_Exercise_
Determine which lines of the records include the word "marzo", and copy them.

_Data for this exercise_

══════════════════════════════

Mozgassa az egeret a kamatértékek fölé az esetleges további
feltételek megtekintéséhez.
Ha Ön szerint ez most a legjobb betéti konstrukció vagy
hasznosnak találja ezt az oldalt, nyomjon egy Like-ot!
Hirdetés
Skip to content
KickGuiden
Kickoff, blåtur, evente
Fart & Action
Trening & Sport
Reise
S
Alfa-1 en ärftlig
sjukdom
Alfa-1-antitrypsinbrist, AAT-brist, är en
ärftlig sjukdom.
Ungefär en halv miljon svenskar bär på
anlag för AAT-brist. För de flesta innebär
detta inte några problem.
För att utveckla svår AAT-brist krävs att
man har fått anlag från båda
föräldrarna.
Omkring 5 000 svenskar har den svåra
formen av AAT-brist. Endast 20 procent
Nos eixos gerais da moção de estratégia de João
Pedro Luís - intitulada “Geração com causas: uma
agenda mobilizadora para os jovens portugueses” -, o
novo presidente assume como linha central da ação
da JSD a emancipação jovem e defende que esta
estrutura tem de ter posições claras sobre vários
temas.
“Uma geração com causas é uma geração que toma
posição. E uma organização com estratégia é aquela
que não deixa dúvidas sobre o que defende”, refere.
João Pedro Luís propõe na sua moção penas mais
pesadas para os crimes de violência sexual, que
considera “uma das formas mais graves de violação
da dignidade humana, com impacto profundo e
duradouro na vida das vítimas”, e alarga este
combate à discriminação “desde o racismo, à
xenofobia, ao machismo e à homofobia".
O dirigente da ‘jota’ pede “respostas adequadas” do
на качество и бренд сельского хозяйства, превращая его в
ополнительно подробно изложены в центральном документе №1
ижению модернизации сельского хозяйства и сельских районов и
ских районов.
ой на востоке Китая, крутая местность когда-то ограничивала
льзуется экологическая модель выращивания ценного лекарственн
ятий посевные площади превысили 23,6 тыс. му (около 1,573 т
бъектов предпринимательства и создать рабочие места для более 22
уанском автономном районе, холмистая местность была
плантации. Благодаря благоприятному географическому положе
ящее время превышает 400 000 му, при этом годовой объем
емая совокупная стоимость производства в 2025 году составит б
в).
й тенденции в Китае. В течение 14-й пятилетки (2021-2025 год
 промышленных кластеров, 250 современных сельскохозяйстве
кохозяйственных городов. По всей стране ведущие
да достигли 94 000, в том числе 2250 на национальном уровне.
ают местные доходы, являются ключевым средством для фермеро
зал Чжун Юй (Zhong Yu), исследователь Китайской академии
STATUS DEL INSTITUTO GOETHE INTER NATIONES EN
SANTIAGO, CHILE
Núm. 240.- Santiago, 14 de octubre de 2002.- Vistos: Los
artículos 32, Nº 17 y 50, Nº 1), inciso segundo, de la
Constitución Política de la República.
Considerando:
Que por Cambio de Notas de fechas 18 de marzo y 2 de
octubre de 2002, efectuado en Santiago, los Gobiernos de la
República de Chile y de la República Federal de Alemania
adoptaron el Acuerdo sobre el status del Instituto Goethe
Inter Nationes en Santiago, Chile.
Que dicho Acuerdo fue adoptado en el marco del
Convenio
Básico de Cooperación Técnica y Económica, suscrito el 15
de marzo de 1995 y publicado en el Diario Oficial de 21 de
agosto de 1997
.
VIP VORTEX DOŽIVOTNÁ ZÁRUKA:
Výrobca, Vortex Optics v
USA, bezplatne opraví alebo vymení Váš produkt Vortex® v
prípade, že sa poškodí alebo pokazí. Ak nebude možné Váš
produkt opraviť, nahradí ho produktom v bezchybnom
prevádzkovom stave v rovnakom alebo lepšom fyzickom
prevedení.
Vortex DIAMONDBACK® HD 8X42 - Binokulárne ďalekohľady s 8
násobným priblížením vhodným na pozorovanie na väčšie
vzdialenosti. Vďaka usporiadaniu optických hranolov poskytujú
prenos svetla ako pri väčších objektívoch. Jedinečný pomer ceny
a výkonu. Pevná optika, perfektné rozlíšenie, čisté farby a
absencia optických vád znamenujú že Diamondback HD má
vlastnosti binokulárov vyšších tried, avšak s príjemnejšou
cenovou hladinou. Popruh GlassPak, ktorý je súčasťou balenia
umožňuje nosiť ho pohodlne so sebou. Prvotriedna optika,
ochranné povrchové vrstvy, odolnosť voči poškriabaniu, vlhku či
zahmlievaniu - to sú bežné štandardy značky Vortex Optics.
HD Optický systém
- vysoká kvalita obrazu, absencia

══════════════════════════════

_Output below_
Que por Cambio de Notas de fechas 18 de marzo y 2 de
de marzo de 1995 y publicado en el Diario Oficial de 21 de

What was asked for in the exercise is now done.